Study on placing hospital under prison system gets do-not-pass recommendation
A resolution written to study the possibility of transferring the facilities and property of the North Dakota State Hospital from the Department of Human Services to the Department of Corrections and Rehabilitation received a 5-1 do not pass recommendation in the Senate Human Services Committee today.By: Katie Ryan, The Jamestown Sun
A resolution written to study the possibility of transferring the facilities and property of the North Dakota State Hospital from the Department of Human Services to the Department of Corrections and Rehabilitation received a 5-1 do not pass recommendation in the Senate Human Services Committee today.
If passed, the State Hospital facility would still serve patients who were receiving treatment as part of their prison sentence, but all other mental health patients would receive treatment at their community hospitals, said Sen. Tim Mathern, D-Fargo, who introduced the bill.
The study would see if the state’s mental health patients would be better served in their community hospitals as opposed to the state facility, he said.
If passed, the Department of Human Services would consider contracting with community hospitals for treatment services so patients could receive treatment at community hospitals, he said. Getting help closer to home aids the treatment process, he said, and the state wouldn’t lose any jobs.
“There’s plenty of work for every one of them,” he said.
Mathern also argued that under the current setup, the State Hospital location next door to the James River Correctional Center adds to the social stigma of metal health patients, and no other illness is treated that way. For example, the state doesn’t have a separate facility specifically for breast cancer, he said.
“It’s basically saying, it’s a different category and it shouldn’t be,” he said.
Susan Helgeland, executive director of Mental Health America, said her organization agrees.
“It (the neighboring facilities) has the feeling of we’re going back to the days of when we did lock people up for mental illness,” she said.

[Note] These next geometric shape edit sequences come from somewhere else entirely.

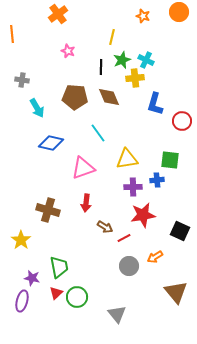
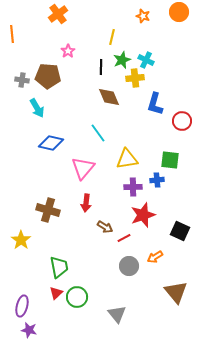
pink star: rotated 16 degrees clockwise
brown pentagon: moved 27 px left, 21 px up
pink triangle: rotated 30 degrees counterclockwise
red star: rotated 10 degrees counterclockwise
purple star: moved 3 px left, 52 px down
purple ellipse: moved 5 px down
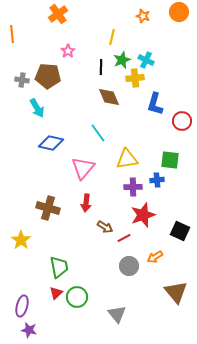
brown cross: moved 2 px up
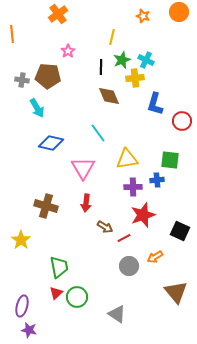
brown diamond: moved 1 px up
pink triangle: rotated 10 degrees counterclockwise
brown cross: moved 2 px left, 2 px up
gray triangle: rotated 18 degrees counterclockwise
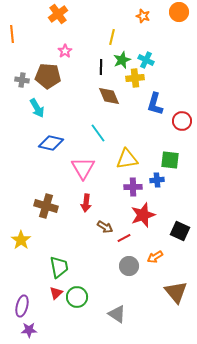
pink star: moved 3 px left
purple star: rotated 14 degrees counterclockwise
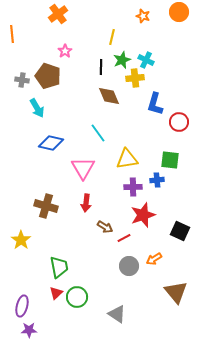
brown pentagon: rotated 15 degrees clockwise
red circle: moved 3 px left, 1 px down
orange arrow: moved 1 px left, 2 px down
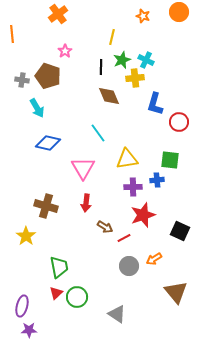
blue diamond: moved 3 px left
yellow star: moved 5 px right, 4 px up
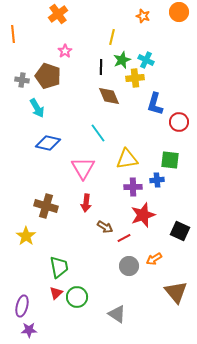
orange line: moved 1 px right
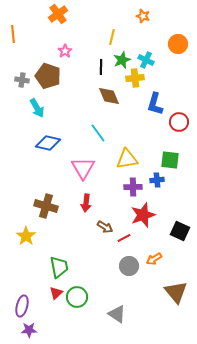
orange circle: moved 1 px left, 32 px down
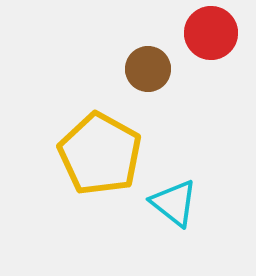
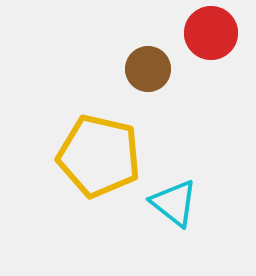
yellow pentagon: moved 1 px left, 2 px down; rotated 16 degrees counterclockwise
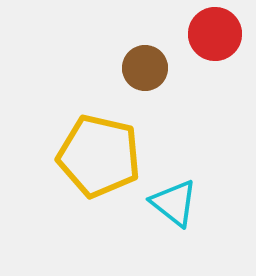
red circle: moved 4 px right, 1 px down
brown circle: moved 3 px left, 1 px up
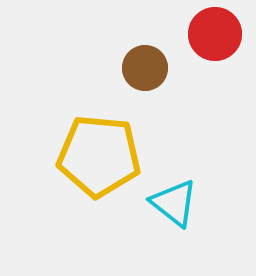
yellow pentagon: rotated 8 degrees counterclockwise
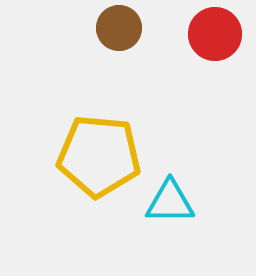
brown circle: moved 26 px left, 40 px up
cyan triangle: moved 4 px left, 1 px up; rotated 38 degrees counterclockwise
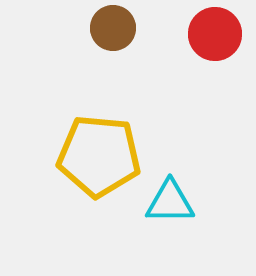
brown circle: moved 6 px left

Mental Health America, which works for better services, education advocacy and awareness for people with mental health, is against the co-location of the State Hospital and the James River Correctional Center.
“There’s already stigma, I mean, that’s been there,” she said. “And we’re trying to lessen that.”
But some patients who require mental health services don’t have treatment options in their communities, said Alex Schweitzer, superintendent of the North Dakota State Hospital, who opposed the resolution.
The State Hospital serves as the inpatient psychiatric facility for serious cases in Jamestown, Devils Lake and Dickinson, he said.
And, the average length of stay for a typical inpatient at the State Hospital in 2008 was 75.5 days, Schweitzer said.
“It’s doubtful, that a community hospital would serve a persistent mentally ill patient for this average length of stay,” he said in his testimony.
Of the 816 patients the hospital admitted in 2008, 304 of them were from private North Dakota hospitals. Not all patients are best served there, Schweitzer said. Also, the State Hospital provides a “safety net,” he said, for patients who can’t afford the treatment or who can be violent or disruptive.
But some people with cancer or other illnesses have problems paying for their treatment too, Mathern said, and the state has found ways to help them.
“Then we solve that problem. You have the same problem in every illness,” he said.
The Senate is expected to vote on the issue within the next few days, Mathern said.